This “Corrosion Due to Wear” mechanism will not normally be solved by (a) installing rod guides and/or (b) redesigning the chemical program (if 80% of area is unpitted, then the problem is not normally due to chemical type or treatment method). Intermittent rotation with a TSR spreads out the corrosion area to reduce the frequency of the corrosion failures (5 times more metal to corrode around the circumference since the old wiped off area should be coated with inhibitor after the tubing is turned). Automatic continuous tubing rotation may immediately wipe off the inhibitor and is not recommended if “Corrosion due to Wear” failures occur. This “Corrosion due to Wear” failure mechanism (absent in some “failure literature”) is a common occurrence since many wells are treated with inhibitors to minimize corrosion rates. Unfortunately, many “unsuccessful” chemical programs may actually be adequate, but the wiping off of inhibitors by wear causes corrosion holes and lead to unsuccessful attempts to modify the chemical program.
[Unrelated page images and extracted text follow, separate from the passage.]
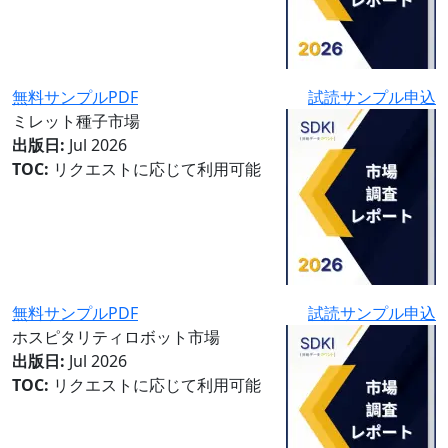
無料サンプルPDF
試読サンプル申込
ミレット種子市場
出版日:
Jul 2026
TOC:
リクエストに応じて利用可能
無料サンプルPDF
試読サンプル申込
ホスピタリティロボット市場
出版日:
Jul 2026
TOC:
リクエストに応じて利用可能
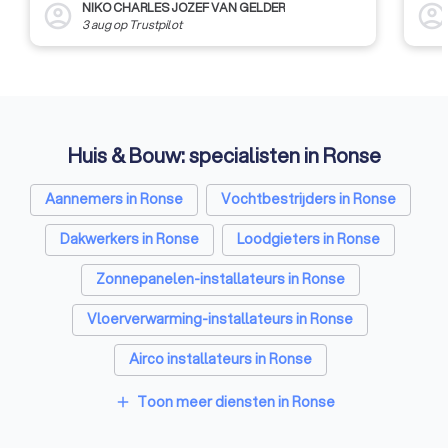
NIKO CHARLES JOZEF VAN GELDER
account_circle
account_circl
3 aug
op
Trustpilot
Huis & Bouw: specialisten in Ronse
Aannemers in Ronse
Vochtbestrijders in Ronse
Dakwerkers in Ronse
Loodgieters in Ronse
Zonnepanelen-installateurs in Ronse
Vloerverwarming-installateurs in Ronse
Airco installateurs in Ronse
Ramen en deuren specialisten in Ronse
Toon meer diensten in Ronse
add
Zonwering specialisten in Ronse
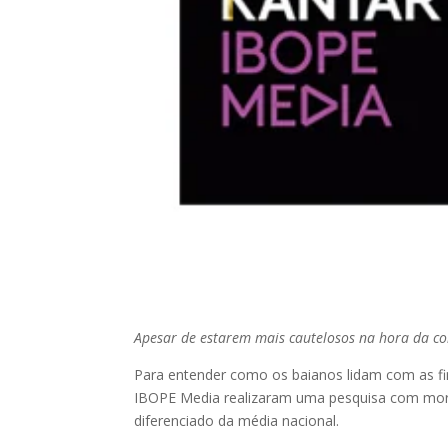
Apesar de estarem mais cautelosos na hora da co
Para entender como os baianos lidam com as fi
IBOPE Media realizaram uma pesquisa com mora
diferenciado da média nacional.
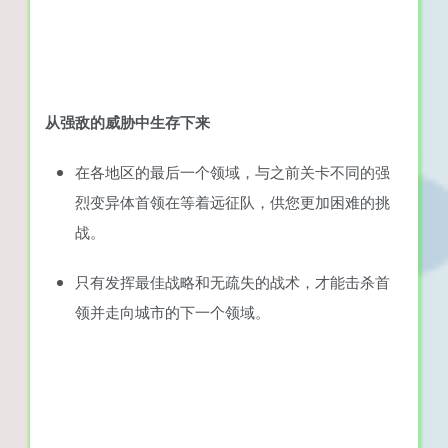
从强敌的威胁中生存下来
在各地区的最后一个领域，与之前关卡不同的强
烈变异体首领在等着远征队，供您更加困难的挑
战。
只有发挥最佳战略和无疏失的战术，才能击杀首
领并走向城市的下一个领域。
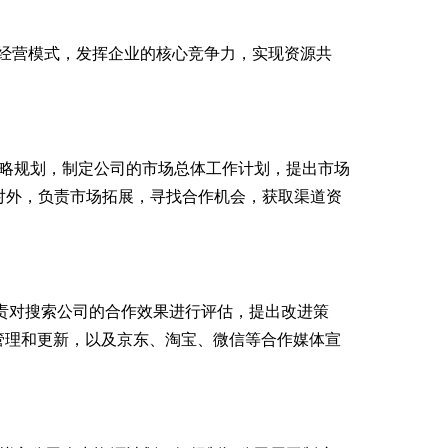
经营模式，发挥企业的核心竞争力，实现资源共
略规划，制定公司的市场总体工作计划，提出市场
对外，负责市场拓展，寻找合作机会，获取渠道资
责对搜索公司的合作效果进行评估，提出改进策
管理和更新，以及京东、淘宝、微信等合作媒体宣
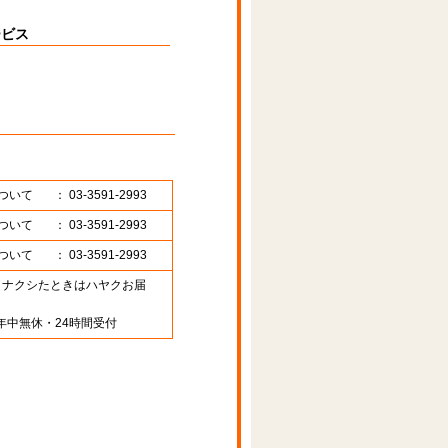
ービス
ついて
： 03-3591-2993
ついて
： 03-3591-2993
ついて
： 03-3591-2993
89 （ナクシたときはハヤクお届
年中無休・24時間受付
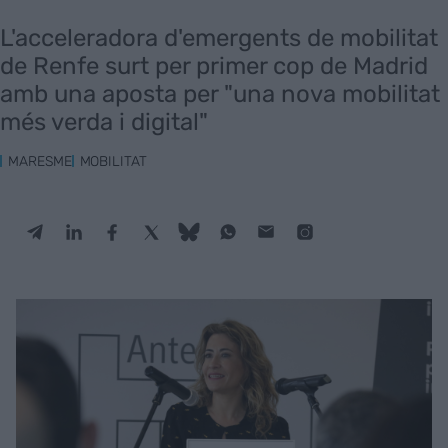
L'acceleradora d'emergents de mobilitat
de Renfe surt per primer cop de Madrid
amb una aposta per "una nova mobilitat
més verda i digital"
MARESME
MOBILITAT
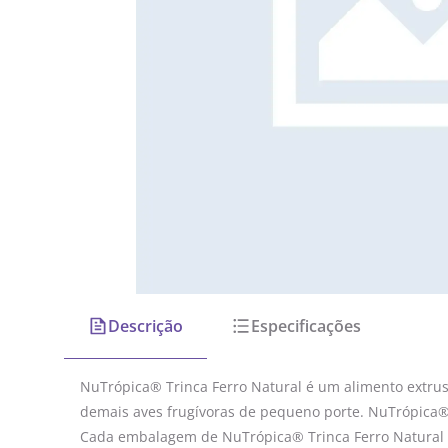
Descrição
Especificações
NuTrópica® Trinca Ferro Natural é um alimento extrusa
demais aves frugívoras de pequeno porte. NuTrópica® T
Cada embalagem de NuTrópica® Trinca Ferro Natural co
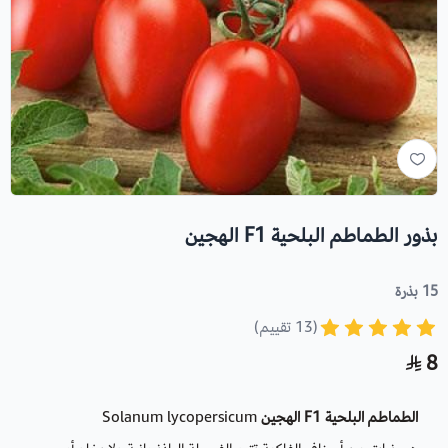
بذور الطماطم البلحية F1 الهجين
15 بذرة
(13 تقييم)
8
الطماطم البلحية F1 الهجين
Solanum lycopersicum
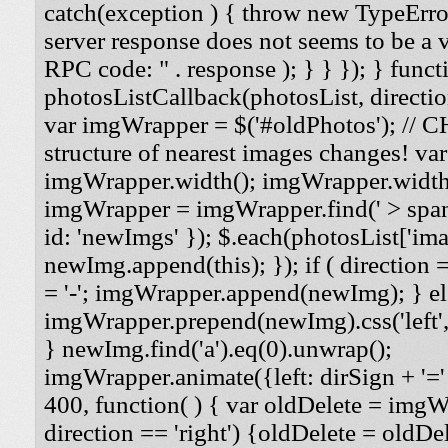
catch(exception ) { throw new TypeErro
server response does not seems to be a
RPC code: " . response ); } } }); } funct
photosListCallback(photosList, direction
var imgWrapper = $('#oldPhotos'); // 
structure of nearest images changes! va
imgWrapper.width(); imgWrapper.width
imgWrapper = imgWrapper.find(' > span
id: 'newImgs' }); $.each(photosList['imag
newImg.append(this); }); if ( direction =
= '-'; imgWrapper.append(newImg); } els
imgWrapper.prepend(newImg).css('left', '
} newImg.find('a').eq(0).unwrap();
imgWrapper.animate({left: dirSign + '=' 
400, function( ) { var oldDelete = imgWra
direction == 'right') {oldDelete = oldDel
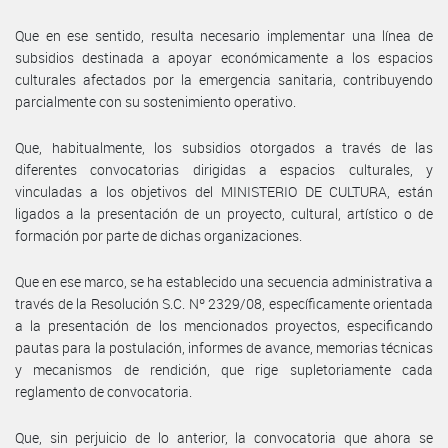
Que en ese sentido, resulta necesario implementar una línea de
subsidios destinada a apoyar económicamente a los espacios
culturales afectados por la emergencia sanitaria, contribuyendo
parcialmente con su sostenimiento operativo.
Que, habitualmente, los subsidios otorgados a través de las
diferentes convocatorias dirigidas a espacios culturales, y
vinculadas a los objetivos del MINISTERIO DE CULTURA, están
ligados a la presentación de un proyecto, cultural, artístico o de
formación por parte de dichas organizaciones.
Que en ese marco, se ha establecido una secuencia administrativa a
través de la Resolución S.C. Nº 2329/08, específicamente orientada
a la presentación de los mencionados proyectos, especificando
pautas para la postulación, informes de avance, memorias técnicas
y mecanismos de rendición, que rige supletoriamente cada
reglamento de convocatoria.
Que, sin perjuicio de lo anterior, la convocatoria que ahora se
S A “rod box failure due to wear” will often have one side of the box worn down until the box fails. Rod guides, which are continuously replaced, may temporarily correct this at the expense of increasing rod stresses and the circumferential area for corrosion (certain rod guides may wipe off inhibitor from a larger area). One solution is to install Spray Metal Alloy boxes, which are less corrosive and “smoother” (reduces friction and wear) and are very hard to wear down. With less friction and tubing rotation, the service life may be substantially improved.
S A “rod body failure due to wear” will often have one side of the rod body worn down until the body fails due to tension, particularly in deviated wells. This is often temporarily corrected or delayed by Rod Guides. This is not as big a problem in relatively straight wells because most wear occurs at the rod box site.
Thus, if the pumping well is properly designed, the prevalent failure mechanism will normally be Wear or Corrosion Due to Wear (often 40 to 80% of the failures). This failure mechanism can be delayed by 400% to 900% by rotating the tubing. Less run time improvement may be expected from the use of the more expensive continuous rotating heads since they could be wiping off the corrosion inhibitors and thereby not helping the “Corrosion Due to Wear” failure mechanism.
SUMMARY
Omega Technologies Inc. provides a Tubing Saver Rotator, patent pending, (TSR) that provides an economical way to substantially reduce the repair costs of pumping wells. By lowering operating costs and reducing production downtime, the economics of each well may be significantly improved, which extends reserve life. The TSR is designed to potentially be a high Rate of Return Investment (40% to 100% for wells failing more often then every 2 years) with minimal complications in the use of the TSR. Even marginal wells can afford the TSR and keep reaping the benefits of lower operating costs and increased yearly production with the proper usage of the TSR. The actual documentation of failure types and causes is recommended to enable proper selection of techniques to improve pumping performances in the oil and gas industry.